Mrs. Anderson’s room was a large one; opening into that of Ombra on the one side, and into an ante-room, which they could sit in, or dress in, or read and write in, for it was furnished for all uses. It was a petit appartement, charmingly shut in and cosy, one of the best set of rooms in the house, which Kate had specially chosen for her aunt. Here the mother and daughter met one night after a very tranquil day, over the fire in the central room. It was a bright fire, and the cosy chairs that stood before it were luxurious, and the warm firelight flickered through the large room, upon the ruddy damask of the curtains, and the long mirror, and all the pretty furnishings. Ombra came in from her own room in her dressing-gown, with her dusky hair over her shoulders. Dusky were her looks altogether, like evening in a Winter’s twilight. Her dressing-gown was of a faint grey-blue—not a pretty colour in itself, but it suited Ombra; and her long hair fell over it almost to her waist. She came in noiselessly to her mother’s room, and it was her voice which first betrayed her presence there. Mrs. Anderson had been sitting thinking, with a very serious face; she started at her child’s voice.

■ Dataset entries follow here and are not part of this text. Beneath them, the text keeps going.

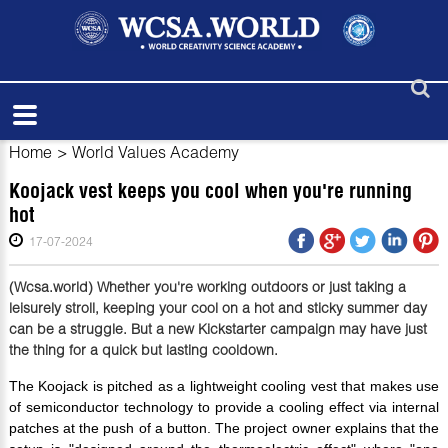
Home
>
World Values Academy
Koojack vest keeps you cool when you're running
hot
17-07-2024
(Wcsa.world) Whether you're working outdoors or just taking a
leisurely stroll, keeping your cool on a hot and sticky summer day
can be a struggle. But a new Kickstarter campaign may have just
the thing for a quick but lasting cooldown.
The Koojack is pitched as a lightweight cooling vest that makes use
of semiconductor technology to provide a cooling effect via internal
patches at the push of a button. The project owner explains that the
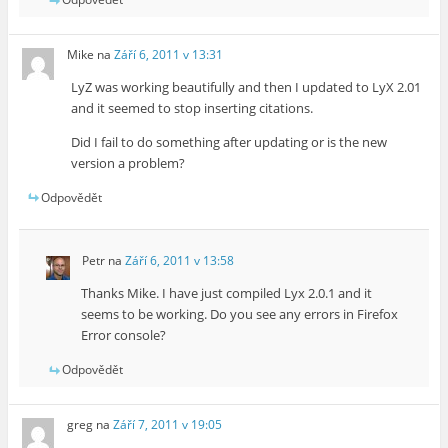
Mike
na
Září 6, 2011 v 13:31
LyZ was working beautifully and then I updated to LyX 2.01
and it seemed to stop inserting citations.
Did I fail to do something after updating or is the new
version a problem?
Odpovědět
Petr
na
Září 6, 2011 v 13:58
Thanks Mike. I have just compiled Lyx 2.0.1 and it
seems to be working. Do you see any errors in Firefox
Error console?
Odpovědět
greg
na
Září 7, 2011 v 19:05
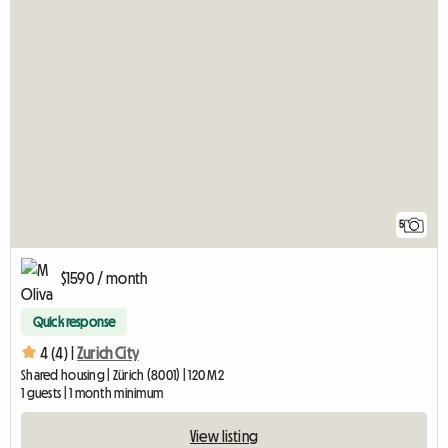
5
$1590 / month
Quick response
4 (4) |
Zurich City
Shared housing | Zürich (8001) | 120 M2
1 guests | 1 month minimum
View listing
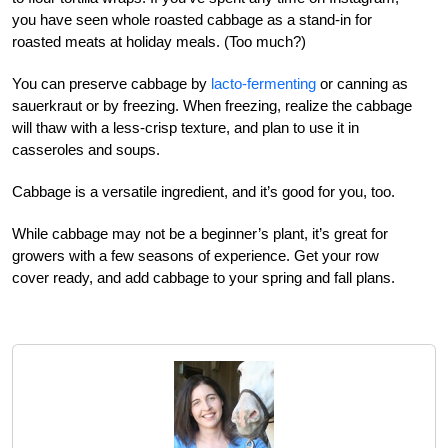
you have seen whole roasted cabbage as a stand-in for
roasted meats at holiday meals. (Too much?)
You can preserve cabbage by
lacto-fermenting
or canning as
sauerkraut or by freezing. When freezing, realize the cabbage
will thaw with a less-crisp texture, and plan to use it in
casseroles and soups.
Cabbage is a versatile ingredient, and it’s good for you, too.
While cabbage may not be a beginner’s plant, it’s great for
growers with a few seasons of experience. Get your row
cover ready, and add cabbage to your spring and fall plans.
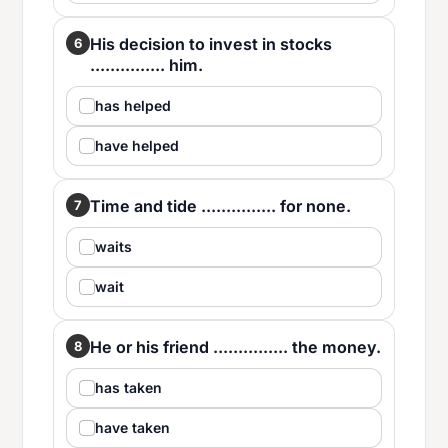
His decision to invest in stocks
6
............... him.
has helped
have helped
Time and tide ............... for none.
7
waits
wait
He or his friend ............... the money.
8
has taken
have taken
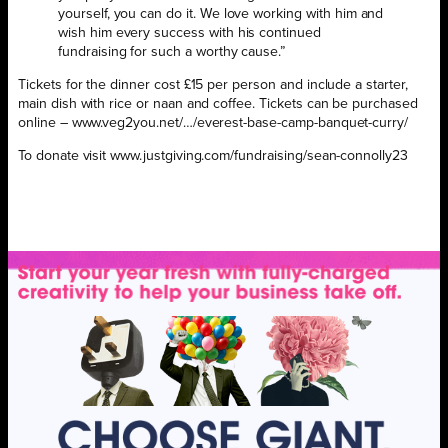
yourself, you can do it. We love working with him and
wish him every success with his continued
fundraising for such a worthy cause.”
Tickets for the dinner cost £15 per person and include a starter,
main dish with rice or naan and coffee. Tickets can be purchased
online – www.veg2you.net/…/everest-base-camp-banquet-curry/
To donate visit www.justgiving.com/fundraising/sean-connolly23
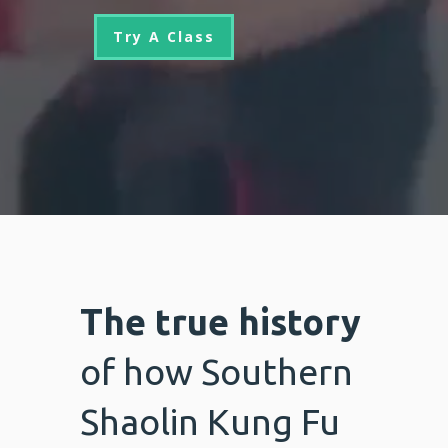
Try A Class
The true history
of how Southern
Shaolin Kung Fu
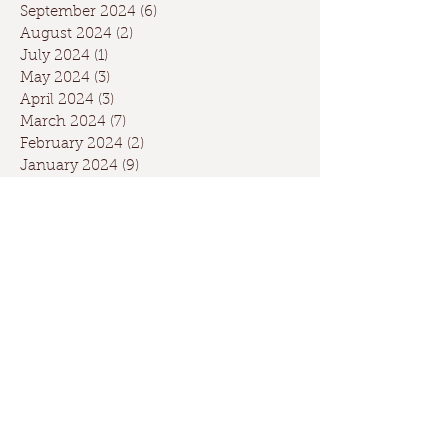
September 2024
(6)
6 posts
August 2024
(2)
2 posts
July 2024
(1)
1 post
May 2024
(3)
3 posts
April 2024
(3)
3 posts
March 2024
(7)
7 posts
February 2024
(2)
2 posts
January 2024
(9)
9 posts
December 2023
(2)
2 posts
September 2023
(1)
1 post
May 2023
(1)
1 post
April 2023
(2)
2 posts
March 2023
(1)
1 post
January 2023
(2)
2 posts
October 2022
(1)
1 post
May 2022
(3)
3 posts
February 2022
(1)
1 post
November 2021
(1)
1 post
April 2021
(1)
1 post
February 2021
(1)
1 post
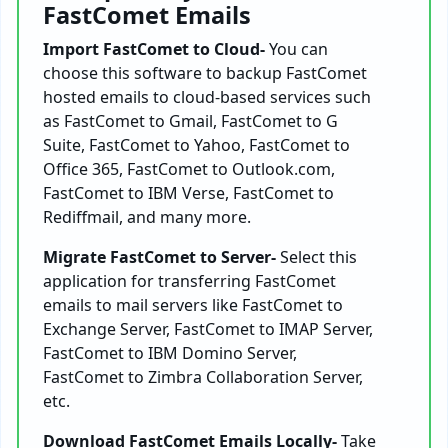
FastComet Emails
Import FastComet to Cloud-
You can
choose this software to backup FastComet
hosted emails to cloud-based services such
as FastComet to Gmail, FastComet to G
Suite, FastComet to Yahoo, FastComet to
Office 365, FastComet to Outlook.com,
FastComet to IBM Verse, FastComet to
Rediffmail, and many more.
Migrate FastComet to Server-
Select this
application for transferring FastComet
emails to mail servers like FastComet to
Exchange Server, FastComet to IMAP Server,
FastComet to IBM Domino Server,
FastComet to Zimbra Collaboration Server,
etc.
Download FastComet Emails Locally-
Take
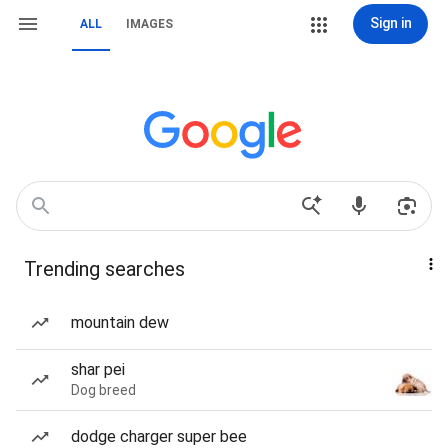
Sign in
ALL
IMAGES
Trending searches
mountain dew
shar pei
Dog breed
dodge charger super bee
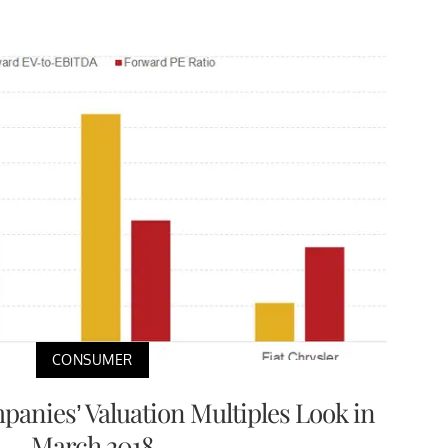
CONSUMER
anies’ Valuation Multiples Look in
March 2018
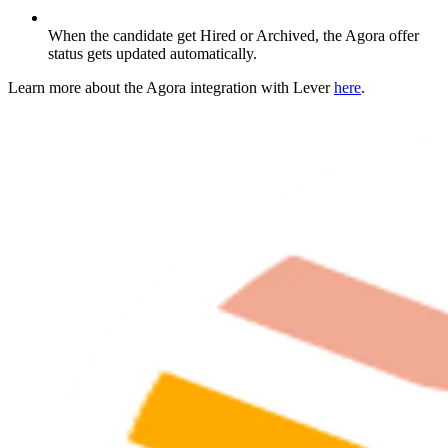
When the candidate get Hired or Archived, the Agora offer
status gets updated automatically.
Learn more about the Agora integration with Lever
here
.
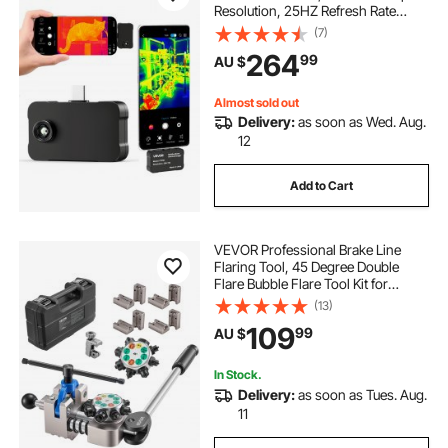
Resolution, 25HZ Refresh Rate
Infrared Thermal Imager for
(7)
Smartphone Tablets, 256 x 192 IR
264
99
AU $
Resolution, -20°C to 550°C & 6
Color Palettes
Almost sold out
Delivery:
as soon as Wed. Aug.
12
Add to Cart
VEVOR Professional Brake Line
Flaring Tool, 45 Degree Double
Flare Bubble Flare Tool Kit for
4.76mm, 6.35mm, 7.94mm,
(13)
9.52mm Copper Aluminum Thin
109
99
AU $
Steel Tubes
In Stock.
Delivery:
as soon as Tues. Aug.
11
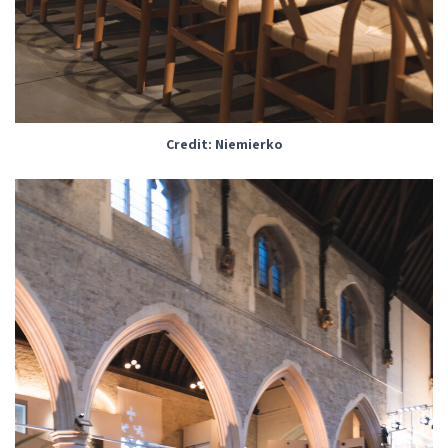
Credit: Niemierko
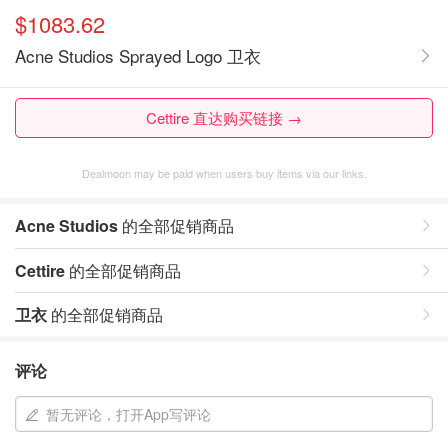
$1083.62
Acne Studios Sprayed Logo 卫衣
Cettire 直达购买链接 →
Dealmoon may be paid when users buy items via our links.
Acne Studios
的全部促销商品
Cettire
的全部促销商品
卫衣
的全部促销商品
评论
暂无评论，打开App写评论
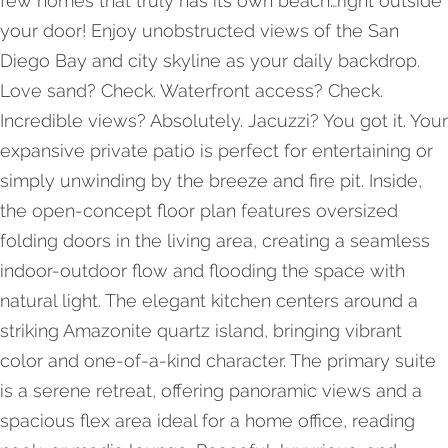
few homes that truly has its own beach…right outside
your door! Enjoy unobstructed views of the San
Diego Bay and city skyline as your daily backdrop.
Love sand? Check. Waterfront access? Check.
Incredible views? Absolutely. Jacuzzi? You got it. Your
expansive private patio is perfect for entertaining or
simply unwinding by the breeze and fire pit. Inside,
the open-concept floor plan features oversized
folding doors in the living area, creating a seamless
indoor-outdoor flow and flooding the space with
natural light. The elegant kitchen centers around a
striking Amazonite quartz island, bringing vibrant
color and one-of-a-kind character. The primary suite
is a serene retreat, offering panoramic views and a
spacious flex area ideal for a home office, reading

‘I have been trying my very best to bear it—I think I have done my very best; I have smiled, and kept my temper, and tried to look as if I were not ready to die of misery. Oh! mamma, mamma, can this go on for ever? What am I to do?’
‘Oh! Ombra, for God’s sake have patience!’ cried her mother—‘nothing new has happened to-day?’
‘Nothing new!—is it nothing new to have those girls here from the Rectory, jabbering about their brother? and to know that he is coming—next week, they say? We shall be obliged to meet—and how are we to meet? when I think how I took leave of him last! My life is odious to me!’ cried the girl, sinking down in a chair, and covering her face with her hands. ‘I don’t know how to hold up my head and look those people in the face; and it is worse when no one comes. To live for a whole long, endless day without seeing a strange face, with Kate’s eyes going through and through me——’
‘Don’t make things worse than they are,’ said her mother, ‘Oh! Ombra, have a little patience! Kate suspects nothing.’